If there is anything I enjoy more than watching “Hawaii Five-0,” it has to be reading a good book. When that book also happens to have a main character who is part-Hawaiian and has a strong connection to Hawaii, then I’m pretty much in paradise.
When Dennis Chun told me about Lisa Freeman’s new book, “Honey Girl,” I was quick to download it. I was curious to read a story written by the daughter of “Hawaii Five-O” creator Leonard Freeman.
Freeman grew up in California and spent many summers in Hawaii as her father worked on “Five-O.” Her connection to the show continues today, as she is still very good friends with some of the remaining original Hawaii actors who were cast members or recurring players on the classic show. She’s known Al Harrington, Kimo Kahoano and Jimmy Borges for years, and is friends with current cast members Dennis Chun and Taylor Wily as well.
The castmates often meet with Freeman and her sisters, Robin and Susan, whenever they are in Hawaii. Veteran broadcaster Emme Tomimbang often joins them. This weekend, they will all meet up again to celebrate Lisa Freeman’s new book.
Freeman is in town and will read from “Honey Girl” at Barnes and Noble Ala Moana at 1 p.m. Saturday. Tomimbang will moderate a panel discussion about Leonard Freeman’s legacy with members of the current “Hawaii Five-0” cast, including Chun, Harrington, and Wily, as well as Borges and Kahoano. Harrington, who played Detective Ben Kokua in the original series, will also speak. Kimo Kahoano will act as master of ceremonies along with Tomimbang.
“Honey Girl” is Freeman’s first novel and it is the story of 15-year-old Nani Grace, who moves from Hawai‘i to Santa Monica after her father’s death. Nani has to navigate through the State Beach social hierarchy to make friends and gain acceptance on a very different beach than where she grew up.
Nani narrates the book in a clear and honest voice, one that’s wonderfully rich and engaging. My favorite part was reading Nani’s words, which are appropriately peppered in Hawaiian and pidgin English typical of a 1970’s beach girl.
When I spoke to Chun by phone this week, he was excited to be involved and shared how Freeman used her “Five-O” connections to help with details and use of Hawaiian language in the book.
“She would call us or write to us and ask us about what would be the proper Hawaiian words to use in this situation, or what a person would say in this situation,” he said.
Chun also talked a lot about how much the “old gang” supported each other, and of course, how Freeman and her sisters were a big part of that support system.
“The Five-0 ʻohana that the fans all talk about has continued from the original show until now,” he said.
I spoke to Freeman on Friday by phone, and she also talked about asking her Hawaii friends for help and advice.

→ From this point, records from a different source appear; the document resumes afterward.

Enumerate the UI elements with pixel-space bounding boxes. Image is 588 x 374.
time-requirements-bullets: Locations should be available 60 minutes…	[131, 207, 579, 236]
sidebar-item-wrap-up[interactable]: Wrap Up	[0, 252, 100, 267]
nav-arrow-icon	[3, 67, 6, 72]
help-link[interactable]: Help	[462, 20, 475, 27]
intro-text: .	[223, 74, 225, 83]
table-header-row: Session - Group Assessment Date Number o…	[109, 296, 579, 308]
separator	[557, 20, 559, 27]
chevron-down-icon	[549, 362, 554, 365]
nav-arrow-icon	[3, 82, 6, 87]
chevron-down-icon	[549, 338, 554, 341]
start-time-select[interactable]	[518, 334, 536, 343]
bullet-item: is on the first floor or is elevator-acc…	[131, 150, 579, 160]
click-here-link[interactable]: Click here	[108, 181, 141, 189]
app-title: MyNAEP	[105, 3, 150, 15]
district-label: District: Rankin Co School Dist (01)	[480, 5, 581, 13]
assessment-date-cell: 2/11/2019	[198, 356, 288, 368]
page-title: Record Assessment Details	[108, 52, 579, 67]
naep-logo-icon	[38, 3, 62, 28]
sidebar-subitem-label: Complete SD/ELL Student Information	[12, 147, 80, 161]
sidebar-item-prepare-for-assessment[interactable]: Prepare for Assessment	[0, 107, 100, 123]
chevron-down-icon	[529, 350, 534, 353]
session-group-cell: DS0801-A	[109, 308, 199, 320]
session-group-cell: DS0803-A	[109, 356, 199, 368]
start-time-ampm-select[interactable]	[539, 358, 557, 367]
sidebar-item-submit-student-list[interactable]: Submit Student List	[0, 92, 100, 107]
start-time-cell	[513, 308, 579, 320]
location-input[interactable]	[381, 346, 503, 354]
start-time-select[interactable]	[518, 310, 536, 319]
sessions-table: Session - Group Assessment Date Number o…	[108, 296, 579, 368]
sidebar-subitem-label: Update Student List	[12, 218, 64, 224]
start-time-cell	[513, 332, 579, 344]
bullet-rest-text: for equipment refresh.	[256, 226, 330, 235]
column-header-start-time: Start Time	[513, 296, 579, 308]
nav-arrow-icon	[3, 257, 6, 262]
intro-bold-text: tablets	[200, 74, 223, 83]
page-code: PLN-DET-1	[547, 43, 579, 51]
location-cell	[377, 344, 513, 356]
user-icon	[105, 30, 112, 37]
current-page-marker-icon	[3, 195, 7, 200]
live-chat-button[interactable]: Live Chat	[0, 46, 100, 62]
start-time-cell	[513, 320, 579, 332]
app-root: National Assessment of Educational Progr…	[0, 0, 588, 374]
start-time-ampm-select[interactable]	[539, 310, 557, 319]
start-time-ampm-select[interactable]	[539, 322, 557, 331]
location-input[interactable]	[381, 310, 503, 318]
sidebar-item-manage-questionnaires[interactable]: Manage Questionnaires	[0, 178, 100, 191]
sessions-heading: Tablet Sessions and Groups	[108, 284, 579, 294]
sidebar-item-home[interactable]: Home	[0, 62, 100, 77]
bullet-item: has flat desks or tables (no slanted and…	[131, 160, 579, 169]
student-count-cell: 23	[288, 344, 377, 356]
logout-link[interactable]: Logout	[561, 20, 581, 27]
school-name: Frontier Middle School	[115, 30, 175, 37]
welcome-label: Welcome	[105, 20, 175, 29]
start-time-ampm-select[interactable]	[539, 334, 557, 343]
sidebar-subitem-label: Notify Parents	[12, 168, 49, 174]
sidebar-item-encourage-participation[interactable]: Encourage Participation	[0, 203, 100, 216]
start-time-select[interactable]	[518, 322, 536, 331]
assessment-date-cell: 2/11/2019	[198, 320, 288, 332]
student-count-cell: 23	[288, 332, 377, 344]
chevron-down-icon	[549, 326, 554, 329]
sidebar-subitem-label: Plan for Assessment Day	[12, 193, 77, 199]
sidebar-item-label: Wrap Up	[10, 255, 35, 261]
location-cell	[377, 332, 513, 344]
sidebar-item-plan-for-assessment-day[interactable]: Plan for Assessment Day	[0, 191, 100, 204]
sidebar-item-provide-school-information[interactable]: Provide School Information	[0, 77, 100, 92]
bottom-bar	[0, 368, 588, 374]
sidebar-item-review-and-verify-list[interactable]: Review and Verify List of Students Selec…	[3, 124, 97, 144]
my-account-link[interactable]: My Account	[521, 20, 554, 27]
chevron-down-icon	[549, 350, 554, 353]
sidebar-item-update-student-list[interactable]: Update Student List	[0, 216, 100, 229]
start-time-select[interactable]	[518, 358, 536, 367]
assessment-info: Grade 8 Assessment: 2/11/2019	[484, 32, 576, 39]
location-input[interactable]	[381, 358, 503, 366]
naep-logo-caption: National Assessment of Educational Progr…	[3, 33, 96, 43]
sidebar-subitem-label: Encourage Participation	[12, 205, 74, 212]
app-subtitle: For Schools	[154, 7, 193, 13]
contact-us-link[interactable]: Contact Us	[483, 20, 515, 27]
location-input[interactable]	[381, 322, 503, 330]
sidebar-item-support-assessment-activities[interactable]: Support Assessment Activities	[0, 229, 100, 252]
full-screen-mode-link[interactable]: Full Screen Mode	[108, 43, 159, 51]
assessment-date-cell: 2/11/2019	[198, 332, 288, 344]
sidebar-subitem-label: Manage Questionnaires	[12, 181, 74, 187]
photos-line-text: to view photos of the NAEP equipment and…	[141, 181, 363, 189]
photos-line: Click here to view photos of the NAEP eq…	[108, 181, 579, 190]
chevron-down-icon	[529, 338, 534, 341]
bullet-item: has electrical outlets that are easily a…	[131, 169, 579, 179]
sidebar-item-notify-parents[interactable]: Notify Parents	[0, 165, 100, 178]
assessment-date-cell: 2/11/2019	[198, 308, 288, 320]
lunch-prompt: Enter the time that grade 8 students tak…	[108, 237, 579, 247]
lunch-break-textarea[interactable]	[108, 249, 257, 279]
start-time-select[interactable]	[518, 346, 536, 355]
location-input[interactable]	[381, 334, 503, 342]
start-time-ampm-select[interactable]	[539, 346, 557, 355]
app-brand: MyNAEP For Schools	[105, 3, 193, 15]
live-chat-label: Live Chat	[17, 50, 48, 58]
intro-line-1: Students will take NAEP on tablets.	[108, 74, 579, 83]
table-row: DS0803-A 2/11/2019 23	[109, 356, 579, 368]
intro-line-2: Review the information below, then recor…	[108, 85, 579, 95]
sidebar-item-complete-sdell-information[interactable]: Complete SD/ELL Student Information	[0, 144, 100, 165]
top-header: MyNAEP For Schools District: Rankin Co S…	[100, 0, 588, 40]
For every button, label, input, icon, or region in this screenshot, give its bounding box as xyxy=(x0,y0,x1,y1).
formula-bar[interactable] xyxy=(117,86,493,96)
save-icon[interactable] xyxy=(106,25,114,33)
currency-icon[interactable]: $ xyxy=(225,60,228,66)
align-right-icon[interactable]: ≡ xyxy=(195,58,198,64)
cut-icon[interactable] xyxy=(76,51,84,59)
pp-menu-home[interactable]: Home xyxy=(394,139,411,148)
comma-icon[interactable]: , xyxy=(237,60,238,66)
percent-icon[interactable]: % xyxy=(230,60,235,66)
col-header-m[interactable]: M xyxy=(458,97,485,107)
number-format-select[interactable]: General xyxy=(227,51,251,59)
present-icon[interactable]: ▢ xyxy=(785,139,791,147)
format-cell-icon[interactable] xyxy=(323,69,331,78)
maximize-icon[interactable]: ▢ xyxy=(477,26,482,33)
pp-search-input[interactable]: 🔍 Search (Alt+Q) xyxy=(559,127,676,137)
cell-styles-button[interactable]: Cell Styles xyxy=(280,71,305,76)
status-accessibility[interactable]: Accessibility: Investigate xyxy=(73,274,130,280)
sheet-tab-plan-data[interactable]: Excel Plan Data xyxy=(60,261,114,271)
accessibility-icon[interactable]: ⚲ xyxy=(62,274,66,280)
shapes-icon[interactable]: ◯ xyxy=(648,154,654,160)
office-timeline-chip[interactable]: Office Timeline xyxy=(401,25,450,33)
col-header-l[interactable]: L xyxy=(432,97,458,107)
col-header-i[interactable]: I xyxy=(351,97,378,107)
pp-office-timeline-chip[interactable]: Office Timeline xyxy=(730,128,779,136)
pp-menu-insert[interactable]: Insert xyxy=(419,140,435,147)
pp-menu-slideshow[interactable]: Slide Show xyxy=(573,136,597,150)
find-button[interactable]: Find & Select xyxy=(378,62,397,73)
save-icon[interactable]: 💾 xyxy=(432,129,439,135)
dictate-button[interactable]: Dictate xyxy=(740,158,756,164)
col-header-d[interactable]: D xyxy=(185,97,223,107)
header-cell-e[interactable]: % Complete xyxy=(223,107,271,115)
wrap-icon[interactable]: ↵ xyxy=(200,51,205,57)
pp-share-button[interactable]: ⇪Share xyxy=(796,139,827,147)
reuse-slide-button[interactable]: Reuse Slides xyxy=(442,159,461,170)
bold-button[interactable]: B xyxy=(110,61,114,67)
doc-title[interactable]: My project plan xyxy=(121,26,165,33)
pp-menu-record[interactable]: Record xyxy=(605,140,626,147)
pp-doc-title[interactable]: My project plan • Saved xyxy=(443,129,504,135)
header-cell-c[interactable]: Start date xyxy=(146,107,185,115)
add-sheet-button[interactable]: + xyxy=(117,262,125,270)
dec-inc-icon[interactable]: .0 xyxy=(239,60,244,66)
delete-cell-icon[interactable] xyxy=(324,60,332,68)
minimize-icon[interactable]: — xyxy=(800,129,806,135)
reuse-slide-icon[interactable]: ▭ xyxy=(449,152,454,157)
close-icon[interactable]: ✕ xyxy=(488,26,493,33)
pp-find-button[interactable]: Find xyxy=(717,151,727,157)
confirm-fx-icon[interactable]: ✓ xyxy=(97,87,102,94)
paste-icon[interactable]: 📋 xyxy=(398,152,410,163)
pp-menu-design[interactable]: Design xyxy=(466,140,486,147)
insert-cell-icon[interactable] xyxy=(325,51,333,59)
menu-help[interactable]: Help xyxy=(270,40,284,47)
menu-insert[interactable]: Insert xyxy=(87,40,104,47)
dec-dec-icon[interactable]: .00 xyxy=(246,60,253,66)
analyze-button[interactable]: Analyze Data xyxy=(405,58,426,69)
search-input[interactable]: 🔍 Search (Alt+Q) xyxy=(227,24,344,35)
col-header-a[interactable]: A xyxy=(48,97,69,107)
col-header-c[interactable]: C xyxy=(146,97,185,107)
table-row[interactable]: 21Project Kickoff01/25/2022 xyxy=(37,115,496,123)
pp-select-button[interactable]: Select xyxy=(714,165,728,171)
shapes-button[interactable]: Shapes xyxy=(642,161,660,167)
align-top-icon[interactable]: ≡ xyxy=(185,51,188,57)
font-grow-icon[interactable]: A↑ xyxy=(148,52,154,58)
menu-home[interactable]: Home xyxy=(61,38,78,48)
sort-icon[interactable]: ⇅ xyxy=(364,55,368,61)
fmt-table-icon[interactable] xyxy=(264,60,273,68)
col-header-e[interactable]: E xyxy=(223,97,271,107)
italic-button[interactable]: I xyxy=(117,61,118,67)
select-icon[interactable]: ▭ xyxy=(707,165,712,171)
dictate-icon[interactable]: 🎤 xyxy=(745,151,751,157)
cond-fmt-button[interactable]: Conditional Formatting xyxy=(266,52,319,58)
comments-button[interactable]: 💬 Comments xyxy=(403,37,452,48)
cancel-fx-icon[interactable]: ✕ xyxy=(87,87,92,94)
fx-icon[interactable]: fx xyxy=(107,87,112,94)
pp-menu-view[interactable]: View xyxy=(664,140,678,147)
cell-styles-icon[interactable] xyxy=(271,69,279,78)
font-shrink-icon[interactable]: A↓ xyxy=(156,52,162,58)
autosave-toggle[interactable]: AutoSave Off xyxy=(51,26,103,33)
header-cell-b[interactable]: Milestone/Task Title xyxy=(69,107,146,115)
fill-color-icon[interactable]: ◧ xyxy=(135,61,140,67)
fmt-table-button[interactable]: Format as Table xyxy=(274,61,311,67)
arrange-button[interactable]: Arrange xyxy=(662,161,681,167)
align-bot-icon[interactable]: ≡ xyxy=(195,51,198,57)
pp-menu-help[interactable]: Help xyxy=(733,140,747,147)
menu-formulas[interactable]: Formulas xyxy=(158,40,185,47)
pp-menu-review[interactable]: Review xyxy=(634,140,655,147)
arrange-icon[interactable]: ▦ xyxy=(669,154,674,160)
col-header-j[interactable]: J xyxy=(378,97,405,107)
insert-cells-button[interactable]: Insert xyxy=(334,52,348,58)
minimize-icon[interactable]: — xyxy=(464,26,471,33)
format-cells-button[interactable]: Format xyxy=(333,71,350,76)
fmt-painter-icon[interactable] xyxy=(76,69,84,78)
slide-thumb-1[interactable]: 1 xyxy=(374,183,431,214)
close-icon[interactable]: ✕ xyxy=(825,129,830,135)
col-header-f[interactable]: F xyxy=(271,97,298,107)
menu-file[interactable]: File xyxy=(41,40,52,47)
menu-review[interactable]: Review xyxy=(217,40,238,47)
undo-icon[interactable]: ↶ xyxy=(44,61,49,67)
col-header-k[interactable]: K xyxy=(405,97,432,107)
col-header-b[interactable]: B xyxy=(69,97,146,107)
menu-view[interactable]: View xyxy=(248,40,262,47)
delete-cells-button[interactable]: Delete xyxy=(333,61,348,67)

“I called everyone and asked them if this is what they would say, or if the Hawaiian was right, I just wanted to correctly honor the place I love most,” she said.
Freeman’s book takes place in 1972, around the same time “Hawaii Five-O” was climbing to fame. It’s obvious from reading the book that Freeman carries her father’s love for Hawaii and continues his legacy by writing about her second home.
“Since the story takes place when Watergate, the Vietnam War and ‘Hawaii Five-O’ were all brands of the time period, it’s a really interesting way to talk about historical fiction,” said Freeman.
But more than just historical fiction, “Honey Girl” addresses issues young girls deal with — even today. The death of a beloved parent, sexual identity and desire for acceptance are all issues many of us can relate to and understand.
Freeman will donate 10 percent of the proceeds from her book to the Hawaii Community Foundation in support of cultural programming.
REDUX SIDE NOTE
“Hawaii Five-0” returns with “Hoʻamoano” (“Chasing Yesterday”) on April 24. The episode features several special guest stars, including Jaleel White, Pauly Shore and Kevin Farley, who experience a more deadly version of a “The Hangover” when a woman is found dead in their hotel suite.
Honolulu Police Department Chief Louis Kealoha will also guest star as himself and veteran Hawaii newscaster Dan Cooke will make an appearance.